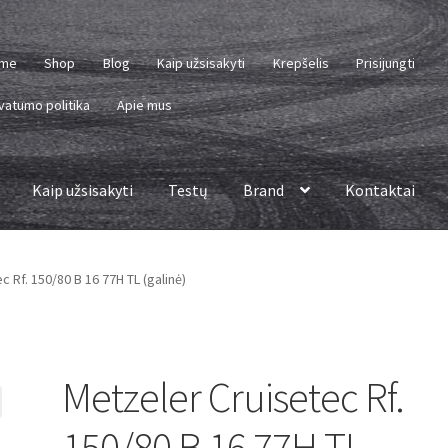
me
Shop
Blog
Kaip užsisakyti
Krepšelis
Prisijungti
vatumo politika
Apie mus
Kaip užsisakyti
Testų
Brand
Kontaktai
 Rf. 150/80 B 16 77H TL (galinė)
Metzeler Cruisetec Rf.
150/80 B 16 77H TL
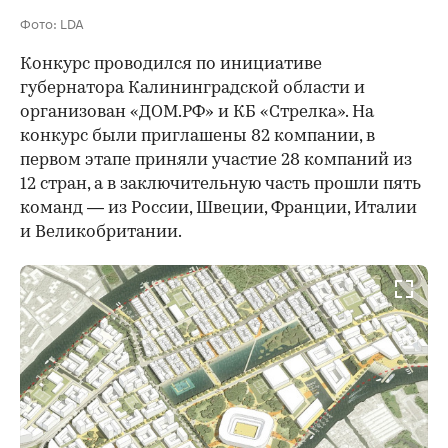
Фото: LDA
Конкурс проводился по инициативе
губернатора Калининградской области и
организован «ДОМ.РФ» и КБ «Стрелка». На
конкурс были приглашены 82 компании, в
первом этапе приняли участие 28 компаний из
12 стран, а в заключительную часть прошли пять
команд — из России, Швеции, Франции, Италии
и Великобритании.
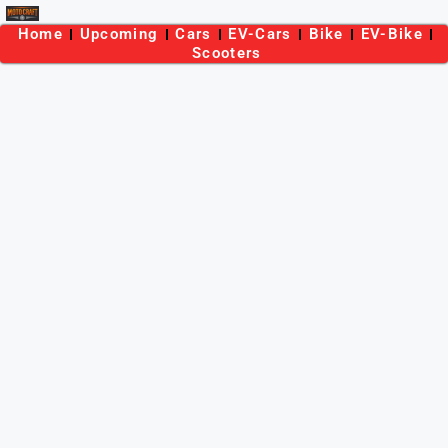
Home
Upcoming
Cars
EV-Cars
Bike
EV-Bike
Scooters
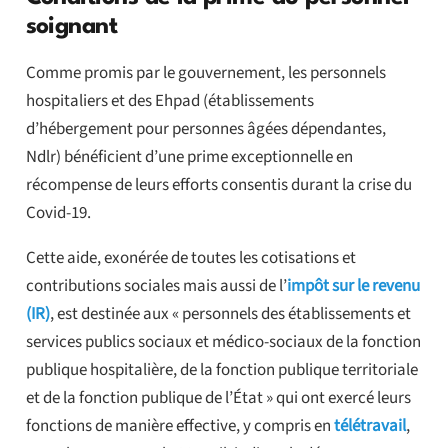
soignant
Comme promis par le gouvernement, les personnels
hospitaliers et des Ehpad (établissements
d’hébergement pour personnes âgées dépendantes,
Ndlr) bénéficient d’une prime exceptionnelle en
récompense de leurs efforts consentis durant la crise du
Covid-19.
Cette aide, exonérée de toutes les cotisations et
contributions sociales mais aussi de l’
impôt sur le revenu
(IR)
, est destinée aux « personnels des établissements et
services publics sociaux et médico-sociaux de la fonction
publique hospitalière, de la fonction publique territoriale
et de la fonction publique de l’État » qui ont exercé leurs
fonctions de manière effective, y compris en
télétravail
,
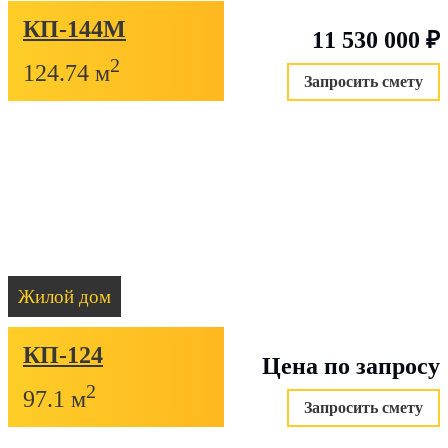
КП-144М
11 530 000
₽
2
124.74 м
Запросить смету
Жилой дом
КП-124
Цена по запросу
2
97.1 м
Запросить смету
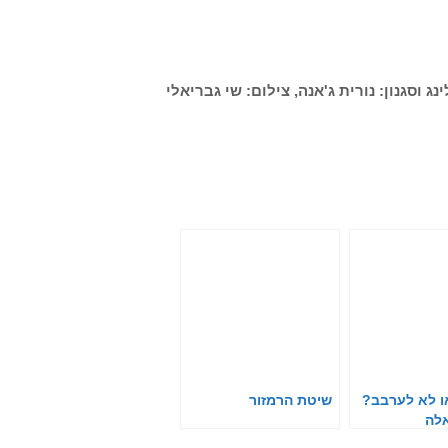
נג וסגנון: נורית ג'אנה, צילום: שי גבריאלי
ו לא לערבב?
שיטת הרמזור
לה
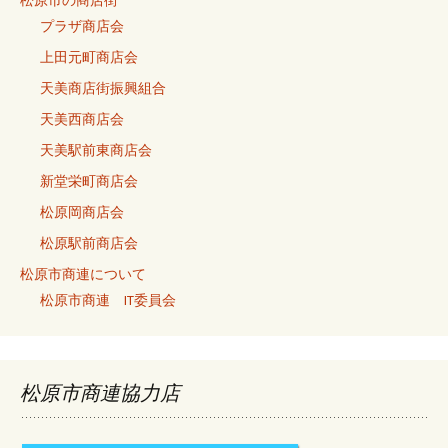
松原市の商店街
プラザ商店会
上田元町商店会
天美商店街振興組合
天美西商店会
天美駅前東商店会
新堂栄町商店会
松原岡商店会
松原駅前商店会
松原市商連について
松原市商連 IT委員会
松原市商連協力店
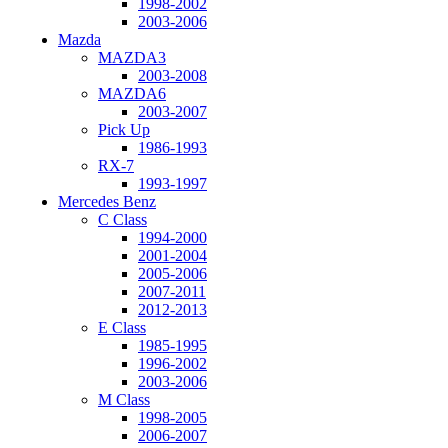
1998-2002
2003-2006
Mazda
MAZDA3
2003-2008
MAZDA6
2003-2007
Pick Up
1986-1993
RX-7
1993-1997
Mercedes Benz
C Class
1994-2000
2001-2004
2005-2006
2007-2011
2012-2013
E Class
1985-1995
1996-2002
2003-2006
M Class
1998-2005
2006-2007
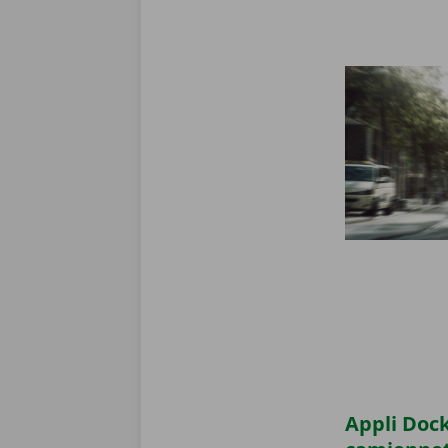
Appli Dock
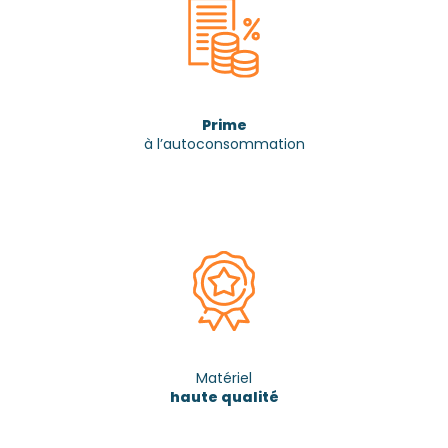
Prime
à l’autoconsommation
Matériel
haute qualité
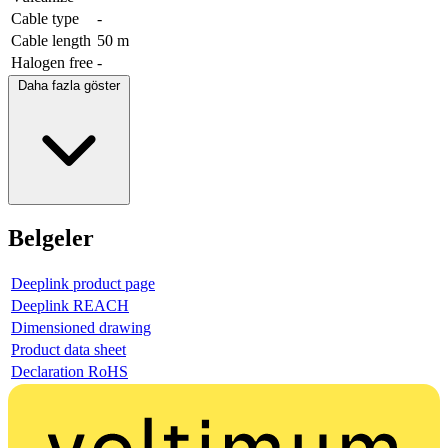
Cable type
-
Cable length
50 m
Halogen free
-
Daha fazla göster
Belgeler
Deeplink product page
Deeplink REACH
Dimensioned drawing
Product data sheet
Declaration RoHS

________

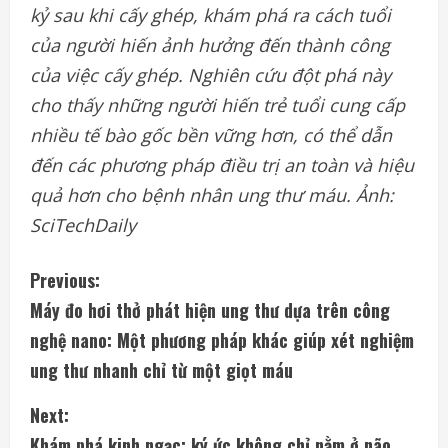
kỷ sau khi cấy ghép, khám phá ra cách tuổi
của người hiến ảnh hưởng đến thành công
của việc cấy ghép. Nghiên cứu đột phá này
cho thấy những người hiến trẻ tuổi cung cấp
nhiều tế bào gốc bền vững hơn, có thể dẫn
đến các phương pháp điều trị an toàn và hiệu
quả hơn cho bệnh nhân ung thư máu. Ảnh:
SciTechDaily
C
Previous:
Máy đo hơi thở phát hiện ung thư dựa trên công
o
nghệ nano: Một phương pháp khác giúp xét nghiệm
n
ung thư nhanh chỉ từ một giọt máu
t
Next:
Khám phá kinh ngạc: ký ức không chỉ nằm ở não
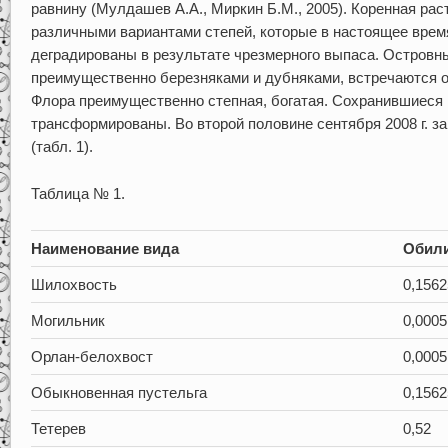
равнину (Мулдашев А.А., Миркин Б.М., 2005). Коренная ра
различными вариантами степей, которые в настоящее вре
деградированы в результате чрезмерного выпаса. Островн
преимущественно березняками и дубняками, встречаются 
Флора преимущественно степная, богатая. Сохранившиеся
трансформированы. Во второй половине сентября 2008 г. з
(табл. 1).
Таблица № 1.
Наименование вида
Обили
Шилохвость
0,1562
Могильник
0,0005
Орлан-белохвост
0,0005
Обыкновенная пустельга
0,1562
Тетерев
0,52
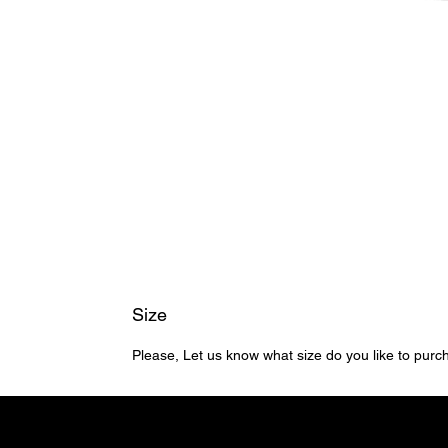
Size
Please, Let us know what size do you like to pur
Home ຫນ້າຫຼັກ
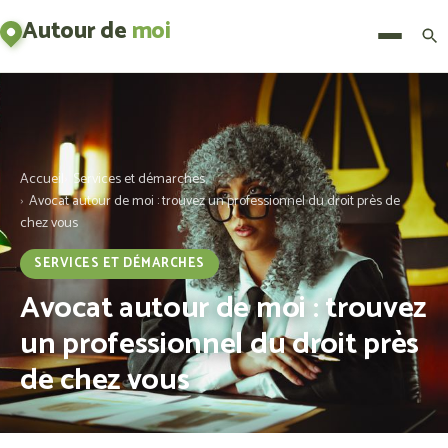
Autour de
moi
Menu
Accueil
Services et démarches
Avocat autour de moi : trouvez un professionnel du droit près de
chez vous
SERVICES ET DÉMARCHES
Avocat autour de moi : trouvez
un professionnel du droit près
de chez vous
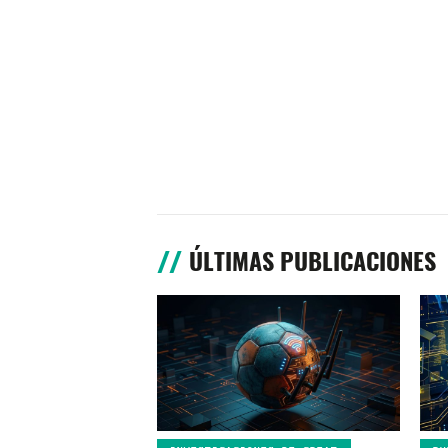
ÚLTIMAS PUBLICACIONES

________

Report how many lines in the listing above have the string "Deeplink" in them; write the number only.

### Response to this exercise
2